Top ten ($7.2B) broadband stimulus: ideal conditions

April 13th, 2009 by kc

Last month (23 March) I was on an NTIA panel at the Department of Commerce, to recommend conditions on this broadband stimulus money, aka arm wrestling between companies. Gigi covers it in her blog; today was the deadline to finish my recommendations to DOC and NTIA:

  1. Prepare for the inevitable realization of the underlying empirical fact: you can’t make Wall-Street-approved margins moving bits around over long distances. You certainly can’t have bit-moving margins and get science and innovation and critical infrastructure protection done. Other countries now ahead of us in broadband penetration have already figured out effective policies for stimulating broadband growth. As a general rule the DOC and NTIA should use this money to put the U.S. Congress in a better position to improve our current failing policies.
  2. Architect some economic transparency into the rest of the industry. The erosion of voice revenue which has funded much of the Internet’s evolution — with the help of regulation allowing that subsidy — means the business model for Internet transport is fundamentally unsustainable, which the carriers know better than anyone. But the entire Internet provisioning ecosystem is characterized by pervasive non-disclosure agreements, undocumented cross-industry subsidies and a common practice of treating even mundane operational practices and costs as trade secrets, which leaves regulators operating in a fog around the Internet infrastructure, not ideal conditions to write regulation. Recall, the last reported accounting error in our industry was bigger than this entire broadband stimulus package. Which is all admittedly noise compared to AIG, but it was the Biggest Bankruptcy Ever at the time. It’s obvious why we’re repeating history: we don’t have any data.
  3. Use this transparency to pursue a quantitiative macroscopic picture, starting with the economics. Use a chunk of the $350M to create a visual map of how the funding flows through the ecosystem, as well as acquire and publish quantitative data on pricing, penetration, performance, and peering of Internet transport providers. Spending some of these mapping funds on data-sharing and objective research and analysis will help establish a rigorous field of Internet economics, the lack of which engineers now admit limits our ability to fix technical problems of the Internet. Yet the two biggest conversations about pricing (network neutrality and metered billing) are happening with no cost and pricing data, much less data on traffic levels or patterns.
  4. On a simillar wavelength, use some of the $350M allocated for mapping to fund a spectrum inventory with R&D support.
  5. Establish a technical advisory team to peer review and steer progress on mapping and other data analysis projects, including privacy-respecting, legal, and ethical data handling practices. Document where limitations prevent sharing of data otherwise considered relevant to broadband stimulus goals.
  6. Require wholesale non-exclusive access to any infrastructure owned by the company that takes stimulus funds. Support experiments with structural separation, like the UK’s Openreach which has led to falling prices, or Australia’s recently announced experiment with public infrastructure. (Yes, this pretends we didn’t make the mistake of tossing common carriage concepts for the Internet. )
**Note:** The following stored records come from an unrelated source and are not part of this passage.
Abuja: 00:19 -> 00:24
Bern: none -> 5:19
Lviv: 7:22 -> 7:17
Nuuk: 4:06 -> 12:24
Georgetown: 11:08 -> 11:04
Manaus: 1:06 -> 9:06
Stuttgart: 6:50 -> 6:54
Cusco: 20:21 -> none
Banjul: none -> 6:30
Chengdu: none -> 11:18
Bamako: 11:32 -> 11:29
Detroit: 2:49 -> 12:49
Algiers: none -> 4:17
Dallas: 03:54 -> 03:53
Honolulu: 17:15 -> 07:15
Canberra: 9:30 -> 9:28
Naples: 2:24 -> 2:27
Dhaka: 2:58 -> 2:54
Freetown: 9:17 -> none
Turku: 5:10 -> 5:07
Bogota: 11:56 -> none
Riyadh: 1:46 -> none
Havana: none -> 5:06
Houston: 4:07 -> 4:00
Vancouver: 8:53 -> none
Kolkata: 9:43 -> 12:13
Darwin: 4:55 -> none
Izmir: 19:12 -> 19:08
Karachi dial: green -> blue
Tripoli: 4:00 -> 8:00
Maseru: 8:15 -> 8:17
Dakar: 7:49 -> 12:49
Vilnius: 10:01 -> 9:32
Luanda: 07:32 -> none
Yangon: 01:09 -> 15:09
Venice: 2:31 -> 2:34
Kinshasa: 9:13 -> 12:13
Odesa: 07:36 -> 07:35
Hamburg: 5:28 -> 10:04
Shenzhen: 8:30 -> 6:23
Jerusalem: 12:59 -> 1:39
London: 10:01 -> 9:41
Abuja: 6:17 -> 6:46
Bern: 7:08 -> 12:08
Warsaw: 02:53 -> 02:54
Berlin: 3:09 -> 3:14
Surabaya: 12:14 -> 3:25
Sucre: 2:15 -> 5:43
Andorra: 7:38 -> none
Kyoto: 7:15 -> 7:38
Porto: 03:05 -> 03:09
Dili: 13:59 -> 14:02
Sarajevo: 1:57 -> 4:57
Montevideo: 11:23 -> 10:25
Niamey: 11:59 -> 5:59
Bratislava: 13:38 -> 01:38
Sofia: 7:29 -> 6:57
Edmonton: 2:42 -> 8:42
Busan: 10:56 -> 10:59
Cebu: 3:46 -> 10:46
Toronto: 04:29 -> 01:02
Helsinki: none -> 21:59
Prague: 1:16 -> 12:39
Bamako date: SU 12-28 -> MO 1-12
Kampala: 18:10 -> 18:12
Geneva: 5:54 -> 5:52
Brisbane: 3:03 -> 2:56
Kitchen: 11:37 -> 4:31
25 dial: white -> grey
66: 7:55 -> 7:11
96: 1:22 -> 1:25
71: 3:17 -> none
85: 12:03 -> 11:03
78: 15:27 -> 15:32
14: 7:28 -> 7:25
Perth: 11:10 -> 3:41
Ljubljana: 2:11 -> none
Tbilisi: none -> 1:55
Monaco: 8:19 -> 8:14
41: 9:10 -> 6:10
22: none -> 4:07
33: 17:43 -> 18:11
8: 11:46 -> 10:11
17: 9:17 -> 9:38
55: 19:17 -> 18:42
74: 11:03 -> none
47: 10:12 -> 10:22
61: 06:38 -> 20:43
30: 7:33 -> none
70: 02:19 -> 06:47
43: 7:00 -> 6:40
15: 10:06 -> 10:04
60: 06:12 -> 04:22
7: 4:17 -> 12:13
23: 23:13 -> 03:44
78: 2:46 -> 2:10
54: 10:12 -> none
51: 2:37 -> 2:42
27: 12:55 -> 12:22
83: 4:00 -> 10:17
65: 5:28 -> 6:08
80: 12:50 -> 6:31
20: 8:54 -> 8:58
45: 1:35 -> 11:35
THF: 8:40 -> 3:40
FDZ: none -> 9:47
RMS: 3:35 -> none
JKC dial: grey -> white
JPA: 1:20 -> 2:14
  7. Leverage other funding communities, e.g., allow NSF or DHS to cost-share with broadband stimulus projects for R&D that provides particular leverage in building infrastructure, or for public-private partnerships that advance broadband and mapping capabilities. Example projects include a backbone infrastructure to connect community and municipal networks in exchange for research support or public safety. Require that funding recipients send at least one representative to academic research and scenario planning workshops. Provide funding and policy support for data collection to validate tools funded by NSF to measure traffic, bandwidth estimation, mapping, hygiene (filtering, config), penetration, usage patterns. (Cost-share with the $250M for innovative programs to encourage sustainable broadband adoption).
  8. Leverage other infrastructure, like electricity grids and roads. Encourage partnerships. Don’t allow recipients to lobby against competition. Use existing successful infrastructure projects as role models.
  9. Disclose all traffic mangement behavior. Avoid deep packet inspection (DPI) techniques except for security reasons, until the privacy conversation matures.
  10. Require that providers maintain responsive abuse contact, and accurate registry information for all DNS names and IP addresses hosted by the provider.

One Response to “Top ten ($7.2B) broadband stimulus: ideal conditions”

  1. Les Says:

    Here in the uk the government wants everyone to have high speed internet access through a designated dsl carrier. This can only be a good thing to allow everyone Internet access. Some debate as who is to pay. Perhaps the Internet Service Providers can pay for those who cannot afford it.